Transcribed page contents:
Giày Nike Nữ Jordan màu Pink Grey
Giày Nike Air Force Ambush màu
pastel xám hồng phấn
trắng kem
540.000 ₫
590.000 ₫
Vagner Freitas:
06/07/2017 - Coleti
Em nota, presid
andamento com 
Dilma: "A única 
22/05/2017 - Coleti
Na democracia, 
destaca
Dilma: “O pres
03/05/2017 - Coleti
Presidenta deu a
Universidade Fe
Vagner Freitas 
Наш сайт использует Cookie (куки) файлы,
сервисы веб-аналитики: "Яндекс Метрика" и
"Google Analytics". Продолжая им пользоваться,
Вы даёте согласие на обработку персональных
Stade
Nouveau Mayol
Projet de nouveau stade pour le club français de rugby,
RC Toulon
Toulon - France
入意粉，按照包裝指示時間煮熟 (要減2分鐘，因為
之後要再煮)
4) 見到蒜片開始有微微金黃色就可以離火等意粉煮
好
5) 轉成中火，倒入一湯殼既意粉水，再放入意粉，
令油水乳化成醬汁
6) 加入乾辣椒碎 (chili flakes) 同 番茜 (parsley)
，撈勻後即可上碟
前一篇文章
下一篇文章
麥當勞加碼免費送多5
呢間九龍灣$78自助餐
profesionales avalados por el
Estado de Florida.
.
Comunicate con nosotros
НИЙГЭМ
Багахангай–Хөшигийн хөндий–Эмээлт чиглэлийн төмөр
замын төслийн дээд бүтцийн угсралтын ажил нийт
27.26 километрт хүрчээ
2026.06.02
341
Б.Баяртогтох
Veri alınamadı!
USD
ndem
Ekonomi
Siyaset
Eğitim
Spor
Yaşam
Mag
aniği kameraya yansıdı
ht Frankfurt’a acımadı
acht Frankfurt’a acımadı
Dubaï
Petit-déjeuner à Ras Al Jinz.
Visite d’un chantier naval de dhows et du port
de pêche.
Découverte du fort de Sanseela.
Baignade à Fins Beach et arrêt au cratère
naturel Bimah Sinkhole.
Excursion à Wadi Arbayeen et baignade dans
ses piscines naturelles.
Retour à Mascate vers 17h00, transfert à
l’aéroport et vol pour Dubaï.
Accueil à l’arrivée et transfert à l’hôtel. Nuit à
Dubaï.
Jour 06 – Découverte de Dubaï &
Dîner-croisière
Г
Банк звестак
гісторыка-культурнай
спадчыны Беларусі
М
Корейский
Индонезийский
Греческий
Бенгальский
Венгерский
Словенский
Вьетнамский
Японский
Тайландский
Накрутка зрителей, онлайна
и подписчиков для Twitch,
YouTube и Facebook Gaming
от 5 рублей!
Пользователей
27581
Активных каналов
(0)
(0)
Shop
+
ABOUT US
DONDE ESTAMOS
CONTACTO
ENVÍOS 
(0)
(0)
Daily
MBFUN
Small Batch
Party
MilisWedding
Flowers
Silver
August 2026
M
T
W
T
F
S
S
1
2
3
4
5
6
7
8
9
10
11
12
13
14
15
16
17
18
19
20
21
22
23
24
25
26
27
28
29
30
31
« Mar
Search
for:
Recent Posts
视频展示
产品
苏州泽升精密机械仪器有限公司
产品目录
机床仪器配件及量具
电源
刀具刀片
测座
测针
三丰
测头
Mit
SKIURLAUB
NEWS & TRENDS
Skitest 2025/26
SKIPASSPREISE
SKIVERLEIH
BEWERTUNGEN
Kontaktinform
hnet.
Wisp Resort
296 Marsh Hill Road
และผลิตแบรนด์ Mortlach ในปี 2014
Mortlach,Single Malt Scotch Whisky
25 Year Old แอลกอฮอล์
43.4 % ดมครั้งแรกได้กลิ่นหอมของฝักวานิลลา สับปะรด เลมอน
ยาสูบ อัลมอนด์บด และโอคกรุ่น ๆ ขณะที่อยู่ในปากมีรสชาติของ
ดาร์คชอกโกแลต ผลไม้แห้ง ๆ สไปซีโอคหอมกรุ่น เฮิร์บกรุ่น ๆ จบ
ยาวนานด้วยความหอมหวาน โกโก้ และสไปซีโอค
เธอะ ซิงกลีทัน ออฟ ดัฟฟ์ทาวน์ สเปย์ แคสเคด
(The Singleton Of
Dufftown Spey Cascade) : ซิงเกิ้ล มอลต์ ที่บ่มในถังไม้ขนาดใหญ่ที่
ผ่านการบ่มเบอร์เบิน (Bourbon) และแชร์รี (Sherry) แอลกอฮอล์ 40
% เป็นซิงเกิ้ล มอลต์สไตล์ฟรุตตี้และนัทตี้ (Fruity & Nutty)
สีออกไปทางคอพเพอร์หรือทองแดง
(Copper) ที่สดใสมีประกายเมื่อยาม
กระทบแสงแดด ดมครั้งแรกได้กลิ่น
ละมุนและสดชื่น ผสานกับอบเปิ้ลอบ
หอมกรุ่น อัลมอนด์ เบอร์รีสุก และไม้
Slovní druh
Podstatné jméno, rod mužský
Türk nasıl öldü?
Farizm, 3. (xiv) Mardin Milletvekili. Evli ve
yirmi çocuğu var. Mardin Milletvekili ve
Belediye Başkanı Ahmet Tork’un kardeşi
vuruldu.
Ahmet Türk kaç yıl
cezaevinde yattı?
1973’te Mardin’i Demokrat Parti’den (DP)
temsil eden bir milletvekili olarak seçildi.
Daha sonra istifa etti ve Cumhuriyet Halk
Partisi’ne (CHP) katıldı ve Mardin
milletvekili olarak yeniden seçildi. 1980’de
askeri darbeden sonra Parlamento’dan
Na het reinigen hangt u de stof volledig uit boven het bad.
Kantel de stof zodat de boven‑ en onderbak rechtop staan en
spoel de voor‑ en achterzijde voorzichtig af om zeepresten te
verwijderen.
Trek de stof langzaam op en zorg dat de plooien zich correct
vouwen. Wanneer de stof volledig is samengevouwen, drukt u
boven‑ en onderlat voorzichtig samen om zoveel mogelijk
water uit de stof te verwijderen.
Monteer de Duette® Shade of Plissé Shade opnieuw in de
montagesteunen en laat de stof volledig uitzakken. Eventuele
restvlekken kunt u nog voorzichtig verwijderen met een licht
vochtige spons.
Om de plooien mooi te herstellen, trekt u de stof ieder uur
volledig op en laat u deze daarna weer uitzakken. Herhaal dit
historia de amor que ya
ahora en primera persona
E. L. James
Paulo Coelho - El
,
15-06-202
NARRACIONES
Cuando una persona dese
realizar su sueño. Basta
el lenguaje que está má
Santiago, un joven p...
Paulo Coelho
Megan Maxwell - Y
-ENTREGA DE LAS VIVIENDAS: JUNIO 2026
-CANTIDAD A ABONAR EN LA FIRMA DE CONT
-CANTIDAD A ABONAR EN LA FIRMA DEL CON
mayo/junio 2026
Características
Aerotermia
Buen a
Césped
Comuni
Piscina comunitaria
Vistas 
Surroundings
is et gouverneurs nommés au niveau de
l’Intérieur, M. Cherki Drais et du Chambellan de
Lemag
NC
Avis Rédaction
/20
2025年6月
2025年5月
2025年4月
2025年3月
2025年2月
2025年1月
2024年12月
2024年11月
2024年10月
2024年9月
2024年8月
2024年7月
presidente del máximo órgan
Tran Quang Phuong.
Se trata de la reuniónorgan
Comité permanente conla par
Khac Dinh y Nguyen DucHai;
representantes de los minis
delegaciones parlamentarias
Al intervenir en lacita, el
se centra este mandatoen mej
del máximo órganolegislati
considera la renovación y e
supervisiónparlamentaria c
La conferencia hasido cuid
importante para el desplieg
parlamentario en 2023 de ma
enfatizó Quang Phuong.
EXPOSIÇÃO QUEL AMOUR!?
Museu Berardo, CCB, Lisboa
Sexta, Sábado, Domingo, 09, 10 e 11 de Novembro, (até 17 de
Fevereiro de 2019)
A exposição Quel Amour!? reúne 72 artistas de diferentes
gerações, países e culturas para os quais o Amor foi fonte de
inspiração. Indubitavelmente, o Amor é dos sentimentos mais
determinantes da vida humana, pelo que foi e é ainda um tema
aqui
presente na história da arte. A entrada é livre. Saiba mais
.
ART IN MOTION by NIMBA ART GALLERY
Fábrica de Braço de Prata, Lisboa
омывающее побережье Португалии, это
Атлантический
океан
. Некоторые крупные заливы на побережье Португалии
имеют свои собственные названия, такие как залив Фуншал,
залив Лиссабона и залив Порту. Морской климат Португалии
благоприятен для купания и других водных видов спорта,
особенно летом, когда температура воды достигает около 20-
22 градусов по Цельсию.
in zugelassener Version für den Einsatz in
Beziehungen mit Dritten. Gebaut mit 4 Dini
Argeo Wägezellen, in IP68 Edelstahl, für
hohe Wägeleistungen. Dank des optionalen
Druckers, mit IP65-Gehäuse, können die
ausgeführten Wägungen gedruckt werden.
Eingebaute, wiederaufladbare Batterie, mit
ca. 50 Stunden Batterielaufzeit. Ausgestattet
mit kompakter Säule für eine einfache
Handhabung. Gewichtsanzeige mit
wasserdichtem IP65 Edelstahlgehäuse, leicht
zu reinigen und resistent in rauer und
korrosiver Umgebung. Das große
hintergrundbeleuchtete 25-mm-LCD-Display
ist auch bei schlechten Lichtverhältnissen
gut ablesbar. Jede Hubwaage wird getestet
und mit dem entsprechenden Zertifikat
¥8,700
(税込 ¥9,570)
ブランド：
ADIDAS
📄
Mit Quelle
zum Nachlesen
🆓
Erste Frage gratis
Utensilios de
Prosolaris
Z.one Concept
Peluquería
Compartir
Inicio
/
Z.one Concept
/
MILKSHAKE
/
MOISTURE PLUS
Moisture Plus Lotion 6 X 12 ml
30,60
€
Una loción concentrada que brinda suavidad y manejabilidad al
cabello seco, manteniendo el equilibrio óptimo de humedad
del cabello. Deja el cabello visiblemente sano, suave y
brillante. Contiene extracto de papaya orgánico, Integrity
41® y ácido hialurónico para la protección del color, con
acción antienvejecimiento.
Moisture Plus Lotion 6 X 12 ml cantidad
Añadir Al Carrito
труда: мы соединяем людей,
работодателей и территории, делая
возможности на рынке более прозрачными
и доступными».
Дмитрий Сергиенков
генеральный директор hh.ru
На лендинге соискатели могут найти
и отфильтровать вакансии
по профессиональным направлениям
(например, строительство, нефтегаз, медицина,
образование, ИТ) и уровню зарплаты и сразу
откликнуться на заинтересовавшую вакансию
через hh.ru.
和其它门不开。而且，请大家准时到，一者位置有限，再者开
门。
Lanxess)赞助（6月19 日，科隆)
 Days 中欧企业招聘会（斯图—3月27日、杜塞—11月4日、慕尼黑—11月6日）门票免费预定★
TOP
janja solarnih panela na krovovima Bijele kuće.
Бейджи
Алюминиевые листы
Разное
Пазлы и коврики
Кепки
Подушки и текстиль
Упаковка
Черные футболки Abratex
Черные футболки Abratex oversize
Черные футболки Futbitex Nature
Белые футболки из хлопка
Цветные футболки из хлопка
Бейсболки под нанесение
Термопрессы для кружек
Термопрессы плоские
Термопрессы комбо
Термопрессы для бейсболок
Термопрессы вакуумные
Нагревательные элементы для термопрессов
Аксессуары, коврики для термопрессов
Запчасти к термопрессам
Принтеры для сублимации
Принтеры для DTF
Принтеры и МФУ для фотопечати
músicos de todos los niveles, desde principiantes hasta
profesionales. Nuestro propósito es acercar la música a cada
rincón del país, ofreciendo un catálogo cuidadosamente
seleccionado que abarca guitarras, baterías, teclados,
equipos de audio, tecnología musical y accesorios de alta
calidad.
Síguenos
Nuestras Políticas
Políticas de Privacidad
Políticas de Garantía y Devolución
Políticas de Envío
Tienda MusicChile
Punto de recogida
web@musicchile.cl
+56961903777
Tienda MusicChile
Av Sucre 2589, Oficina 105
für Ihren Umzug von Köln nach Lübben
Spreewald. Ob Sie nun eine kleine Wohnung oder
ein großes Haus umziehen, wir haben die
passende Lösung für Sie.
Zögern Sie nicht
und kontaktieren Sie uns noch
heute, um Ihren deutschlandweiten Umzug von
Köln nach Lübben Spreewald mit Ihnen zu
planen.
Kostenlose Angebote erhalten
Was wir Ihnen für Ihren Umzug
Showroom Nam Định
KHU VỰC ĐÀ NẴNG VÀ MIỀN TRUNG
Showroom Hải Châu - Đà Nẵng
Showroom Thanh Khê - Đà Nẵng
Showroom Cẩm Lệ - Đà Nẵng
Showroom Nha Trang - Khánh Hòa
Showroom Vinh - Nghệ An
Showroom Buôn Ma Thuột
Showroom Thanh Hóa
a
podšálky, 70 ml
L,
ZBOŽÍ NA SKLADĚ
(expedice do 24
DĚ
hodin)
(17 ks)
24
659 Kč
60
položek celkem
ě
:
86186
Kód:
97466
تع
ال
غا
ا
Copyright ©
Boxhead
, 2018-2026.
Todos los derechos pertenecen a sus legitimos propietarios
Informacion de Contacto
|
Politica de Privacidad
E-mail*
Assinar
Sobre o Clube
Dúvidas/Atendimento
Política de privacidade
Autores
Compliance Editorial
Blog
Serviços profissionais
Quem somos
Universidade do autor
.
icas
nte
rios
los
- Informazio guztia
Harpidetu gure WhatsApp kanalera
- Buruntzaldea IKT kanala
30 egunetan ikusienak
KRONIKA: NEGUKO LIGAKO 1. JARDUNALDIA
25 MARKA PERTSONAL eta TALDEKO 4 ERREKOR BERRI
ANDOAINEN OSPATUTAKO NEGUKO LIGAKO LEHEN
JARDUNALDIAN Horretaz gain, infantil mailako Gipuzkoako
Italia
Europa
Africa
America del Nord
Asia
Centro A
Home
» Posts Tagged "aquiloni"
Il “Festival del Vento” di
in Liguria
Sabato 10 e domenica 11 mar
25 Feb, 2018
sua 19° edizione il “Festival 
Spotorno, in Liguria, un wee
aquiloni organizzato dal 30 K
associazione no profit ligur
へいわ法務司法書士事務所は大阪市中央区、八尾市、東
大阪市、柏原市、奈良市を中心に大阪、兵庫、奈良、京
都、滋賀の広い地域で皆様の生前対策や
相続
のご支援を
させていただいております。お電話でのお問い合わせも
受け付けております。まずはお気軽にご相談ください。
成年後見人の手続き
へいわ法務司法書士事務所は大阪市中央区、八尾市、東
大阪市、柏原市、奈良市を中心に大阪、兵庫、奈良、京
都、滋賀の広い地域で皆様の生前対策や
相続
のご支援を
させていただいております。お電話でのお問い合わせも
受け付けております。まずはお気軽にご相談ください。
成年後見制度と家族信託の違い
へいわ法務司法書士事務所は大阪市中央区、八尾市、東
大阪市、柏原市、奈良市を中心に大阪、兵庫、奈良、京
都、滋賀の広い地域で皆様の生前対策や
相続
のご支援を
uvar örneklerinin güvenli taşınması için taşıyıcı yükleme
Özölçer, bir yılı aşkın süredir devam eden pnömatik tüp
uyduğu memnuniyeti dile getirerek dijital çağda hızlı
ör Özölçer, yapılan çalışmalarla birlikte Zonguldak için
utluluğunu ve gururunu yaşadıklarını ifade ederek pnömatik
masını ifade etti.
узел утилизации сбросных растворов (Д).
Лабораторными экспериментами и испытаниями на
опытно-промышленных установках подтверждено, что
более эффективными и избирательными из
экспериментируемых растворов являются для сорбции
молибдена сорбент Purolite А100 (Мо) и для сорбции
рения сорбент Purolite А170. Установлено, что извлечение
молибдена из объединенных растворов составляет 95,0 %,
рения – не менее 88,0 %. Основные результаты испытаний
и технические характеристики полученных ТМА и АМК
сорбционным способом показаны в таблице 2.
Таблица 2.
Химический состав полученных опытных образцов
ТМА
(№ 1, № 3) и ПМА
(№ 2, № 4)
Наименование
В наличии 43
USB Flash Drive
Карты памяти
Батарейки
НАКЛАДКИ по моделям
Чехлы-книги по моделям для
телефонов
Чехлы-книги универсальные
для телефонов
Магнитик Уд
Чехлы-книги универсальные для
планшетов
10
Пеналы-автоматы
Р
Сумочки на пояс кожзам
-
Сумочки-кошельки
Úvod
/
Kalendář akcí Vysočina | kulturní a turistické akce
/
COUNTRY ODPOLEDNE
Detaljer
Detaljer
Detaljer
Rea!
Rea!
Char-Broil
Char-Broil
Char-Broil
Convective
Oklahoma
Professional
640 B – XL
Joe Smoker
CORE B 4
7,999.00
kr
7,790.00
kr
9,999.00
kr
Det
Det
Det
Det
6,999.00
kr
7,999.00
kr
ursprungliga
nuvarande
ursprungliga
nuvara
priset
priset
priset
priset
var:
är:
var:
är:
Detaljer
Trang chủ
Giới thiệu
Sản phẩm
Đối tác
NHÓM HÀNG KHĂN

EXERCISE INSTRUCTIONS: Nothing but the lines from the beginning of the records through the line with "Petit-déjeuner à Ras Al Jinz." should appear, each printed exactly.

EXERCISE RESULT:
Giày Nike Nữ Jordan màu Pink Grey
Giày Nike Air Force Ambush màu
pastel xám hồng phấn
trắng kem
540.000 ₫
590.000 ₫
Vagner Freitas:
06/07/2017 - Coleti
Em nota, presid
andamento com 
Dilma: "A única 
22/05/2017 - Coleti
Na democracia, 
destaca
Dilma: “O pres
03/05/2017 - Coleti
Presidenta deu a
Universidade Fe
Vagner Freitas 
Наш сайт использует Cookie (куки) файлы,
сервисы веб-аналитики: "Яндекс Метрика" и
"Google Analytics". Продолжая им пользоваться,
Вы даёте согласие на обработку персональных
Stade
Nouveau Mayol
Projet de nouveau stade pour le club français de rugby,
RC Toulon
Toulon - France
入意粉，按照包裝指示時間煮熟 (要減2分鐘，因為
之後要再煮)
4) 見到蒜片開始有微微金黃色就可以離火等意粉煮
好
5) 轉成中火，倒入一湯殼既意粉水，再放入意粉，
令油水乳化成醬汁
6) 加入乾辣椒碎 (chili flakes) 同 番茜 (parsley)
，撈勻後即可上碟
前一篇文章
下一篇文章
麥當勞加碼免費送多5
呢間九龍灣$78自助餐
profesionales avalados por el
Estado de Florida.
.
Comunicate con nosotros
НИЙГЭМ
Багахангай–Хөшигийн хөндий–Эмээлт чиглэлийн төмөр
замын төслийн дээд бүтцийн угсралтын ажил нийт
27.26 километрт хүрчээ
2026.06.02
341
Б.Баяртогтох
Veri alınamadı!
USD
ndem
Ekonomi
Siyaset
Eğitim
Spor
Yaşam
Mag
aniği kameraya yansıdı
ht Frankfurt’a acımadı
acht Frankfurt’a acımadı
Dubaï
Petit-déjeuner à Ras Al Jinz.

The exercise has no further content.